With Oktoberfest done and dusted for another year there are plenty of stories out there about how amazing it is.
It really was awesome and we are already planning to make sure we head back next year.
If you want to put it on your Bucket List then make sure you take these lessons that we learned along for the ride:
When to Go
Well surprisingly not October actually, unless it is the very first weekend of October which is generally the last few days of the festival. We went for the last 4 days of Oktoberfest, Thursday - Sunday. And while we had grand plans to go for at least 3 of the days we only managed to find an unreserved table on the Thursday and got booted off a reserved table on the Friday at 4pm.
This meant that we could no longer be served beer so had to just enjoy the rest of the festival outdoors. A few brave souls tried to go on Saturday and gave up after arriving at 9am after they joined a queue of over 400 people trying to get into one of the tents. Nightmare.
Next year if we are lucky enough to go again then we plan to head over on a Sunday and enjoy the festival over a Monday, Tuesday and Wednesday. We are also going to try and reserve a table on the official Oktoberfest website with each respective beer hall. However this needs to be done upwards of 6 months in advance!
Bonus tip: Go once during the day, from around 10am/11am and then also try to get in one night after 7pm. They are two completely different atmospheres with a family affair during the day before the party gets started during the night.
Book early. If you are reading this now and it is August 2012 and you are wanting to go in September to Oktoberfest (confusing I know) then it is probably too late to find accommodation apart from at the campgrounds. We found 2 apartments to sleep 8 of us only a 5 minute tram ride from the Wiesn and this meant we could eat breakfast there in the mornings and cook at night if we wanted to. Just don't drink and fry.

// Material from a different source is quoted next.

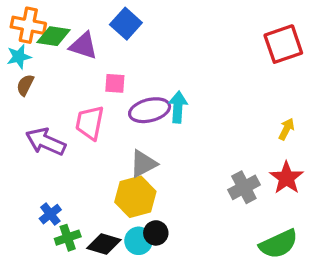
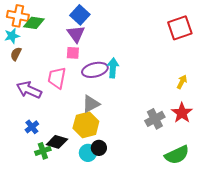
purple triangle: (83, 46) -> (76, 34), moved, turned 36
blue cross: (50, 214) -> (32, 127), moved
black diamond: (104, 244) -> (57, 142), moved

Bonus tip: Print out little cards with your address on them so when you stumble out of Oktoberfest you can pass it to the taxi driver or people around you so that you make it home safely.
It is going to cost you a bucket load of money. We tried to budget $50 a day per person and although my memory is a little hazy on what we spent it on, we definitely came back with less than we budgeted. Each stein with a tip costs $10 although you generally only drink a few, it quickly adds up. Especially if you meet some fantastic locals and decide that you want to shout them all a drink.
Bonus tip: My mate kept hiding his money from himself when he was drinking so he would wake up finding it stuffed in his socks or an under-utilised pocket. Great for boosting the morale in the morning, not great if you hide it in someone else's pocket.
Dressing up and Costumes
If you are a guy then don't dress up unless you fork out some decent coin for a proper outfit. We dressed in a pair of shitty cotton Lederhosen's brought online from a costume store and they looked like they cost - cheap. Considering a pair of real leather Lederhosen's can set you back upwards of $100, it is better just wearing regular clothes.
Bonus tip: If you want to dress up then just settle on a chequered shirt as all the men wear them under the Lederhosen's.
The delicious beer is complimented by delicious food. However, the majority of the food revolves around meat so if you are a vegetarian you might struggle to find something to suit your tastes even though I am sure there are vegetarian options. Don't expect elegantly sized portions just expect meat and lots of it and you will be fine. For example, when you buy a half chicken that's what you get, a half chicken. No salad, no potatoes, no sides whatsoever.
Bonus tip: Buy a Pork Knuckle or Pork Sandwich stuffed with crackling - just what that hangover needs to kick start you for the next day.
"Once it hits your lips, its so good!"
Oktoberfest beer is delicious and strong so I will say this once and once only; PACE YOURSELF. There is no need to chug the beers as you will get drunk (if that is what you want). Just enjoy the atmosphere and join in the festivities. No one wants to see you throwing up in the garden outside nor do your friends want to have to leave to look after you later on.
Bonus tip: Combine each stein with a feed. The pretzels are great for soaking up that booze.
Tents and the rest
Enjoy the outdoors as well as the inside. While there are plenty of reasons you may want to stay inside during the festival to consume as much as possible there is a whole other experience outside. I didn't even realise it, until the second day as I got too boozed the first. There are a number of amusement rides including tower drops, roller coasters and arcade games.
Bonus tip: Plus they have beer gardens everywhere so booze hounds never fear.
Munich itself is a fantastic city. There are open spaces and pedestrian friendly areas everywhere. And although there are only a few old buildings that withstood the barrage of bombs dropped during World War II, many were rebuilt in their original fashion. This makes the city a perfect place to explore and it is important you don't miss the sights while having your nose stuck in your stein.
Bonus tip: Take the free walking tour leaving from Glockenspiel for 3 hours of Munich history including how Oktoberfest came about and also Hitler's rise to power.
Hopefully these tips help you enjoy it as much as we did and we look forward to seeing you next year.
Would love to add some additional tips if anyone knows of anything else we have missed?